What a paradox! A Jew both courageous and wise. How would Houston Stewart Chamberlain respond to the Spinoza problem? Why not visit him in Bayreuth and ask him about the Spinoza problem? Yes, I will do that—and I will ask Hitler to accompany me. After all, aren’t the two of us his intellectual heirs? Most likely, Chamberlain will conclude that Spinoza was not Jewish. And he would be right—how could Spinoza be a Jew? All that around-the-clock religious indoctrination, and still he rejected the Jewish God and the Jewish people. Spinoza had soul wisdom—he must have non-Jewish blood in him.
But thus far in his genealogical research he had found only that Spinoza’s father, Michael D’Espinoza, had possibly come from Spain and immigrated to Portugal and then to Amsterdam in the early seventeenth century. Still, his investigations had yielded unexpected, interesting results. Just a week ago he had discovered that Queen Isabella, in the fifteenth century, proclaimed bloodstain laws (
limpiezas de sangre
) that prevented converted Jews from holding influential positions in the government and the military. She was wise enough to understand that the Jewish malignancy did not emanate from religious ideation—
it was in the blood itself.
And she put it into law! Hats off to Queen Isabella! He now revised his opinion of her. Previously, he had always connected her only with the discovery of America—that cesspool of racial mixing.

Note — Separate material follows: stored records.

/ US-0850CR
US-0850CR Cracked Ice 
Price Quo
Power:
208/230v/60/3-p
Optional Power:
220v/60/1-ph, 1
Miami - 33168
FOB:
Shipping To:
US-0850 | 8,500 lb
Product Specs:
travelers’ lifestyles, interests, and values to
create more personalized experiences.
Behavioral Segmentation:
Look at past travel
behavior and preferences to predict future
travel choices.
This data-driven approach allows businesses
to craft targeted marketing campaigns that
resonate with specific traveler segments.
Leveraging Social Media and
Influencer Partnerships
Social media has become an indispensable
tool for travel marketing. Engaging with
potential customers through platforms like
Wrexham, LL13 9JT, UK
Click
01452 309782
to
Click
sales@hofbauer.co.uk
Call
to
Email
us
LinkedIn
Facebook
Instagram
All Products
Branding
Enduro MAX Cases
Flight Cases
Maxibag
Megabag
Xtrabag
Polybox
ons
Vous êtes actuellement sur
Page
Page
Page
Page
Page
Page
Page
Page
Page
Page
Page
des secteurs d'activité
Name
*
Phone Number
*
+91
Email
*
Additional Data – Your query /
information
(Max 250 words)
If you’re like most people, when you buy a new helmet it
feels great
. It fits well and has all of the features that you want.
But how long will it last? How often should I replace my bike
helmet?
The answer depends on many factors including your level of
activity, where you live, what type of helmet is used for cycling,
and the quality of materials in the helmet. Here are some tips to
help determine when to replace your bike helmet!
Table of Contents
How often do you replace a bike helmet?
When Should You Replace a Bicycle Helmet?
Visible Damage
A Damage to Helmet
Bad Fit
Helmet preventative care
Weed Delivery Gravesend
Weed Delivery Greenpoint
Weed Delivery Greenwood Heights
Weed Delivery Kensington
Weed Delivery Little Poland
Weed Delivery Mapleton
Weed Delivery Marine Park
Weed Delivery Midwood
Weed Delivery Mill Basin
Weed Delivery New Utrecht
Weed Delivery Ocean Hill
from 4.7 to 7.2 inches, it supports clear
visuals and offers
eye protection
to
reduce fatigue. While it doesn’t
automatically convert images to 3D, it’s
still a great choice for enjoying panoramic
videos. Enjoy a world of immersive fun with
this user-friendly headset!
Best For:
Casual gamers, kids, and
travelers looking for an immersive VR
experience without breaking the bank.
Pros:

Amsterdam seemed more congenial than Brussels, perhaps because of Dutch neutrality in the world war. Joining a half-day tourist group but keeping to himself, Alfred cruised Amsterdam’s canals and stopped to visit sites of interest. The last stop was at Jodenbreestraat, to visit the Great Sephardic Synagogue, which was hideous and enormous, seating two thousand and exhibiting Jewish mongrelization at its worst—such an amalgamation of Grecian pillars, arched Christian windows, and Moorish wooden carvings. Alfred imagined Spinoza standing before the central platform as he was cursed and damned by ignorant rabbis and then probably walking out secretly jubilant at his liberation. But he had to erase this image only a few minutes later when he learned from his guidebook that Spinoza had never set foot in this synagogue. It was built in 1675, about twenty years after Spinoza’s excommunication, which, Alfred knew, would have prevented him from entering any synagogue or, indeed, conversing with any Jew.
Across the street was a large Ashkenazi synagogue, darker, sturdier, and less pretentious. About a block from both synagogues was the site of Spinoza’s
birth. The house had been demolished long ago and replaced by the massive Moses and Aaron Catholic Church. Alfred could hardly wait to tell Hitler about this. It was an example of what both felt so keenly—that Judaism and Christianity were two sides of the same coin. Alfred smiled as he recalled Hitler’s apt phrase—that amazing man had such a way with words: “Judaism, Catholicism, Protestantism—what difference does it make?
They are all part of the same religious swindle
.”
The following morning he boarded a steam tram to Rijnsburg, the site of the Spinoza Museum. Though it was only a two-hour journey, the long, hard wooden benches seating six made it seem far longer. The stop closest to the small village of Rijnsburg was three kilometers from his destination, which he reached by horse-drawn cart. The museum was a small brick house with the address “29” and two plaques on the outside wall.
THE HOUSE OF SPINOZA
DOCTOR’S HOUSE FROM 1660
THE PHILOSOPHER B. DE SPINOZA LIVED HERE FROM 1660 TO 1663.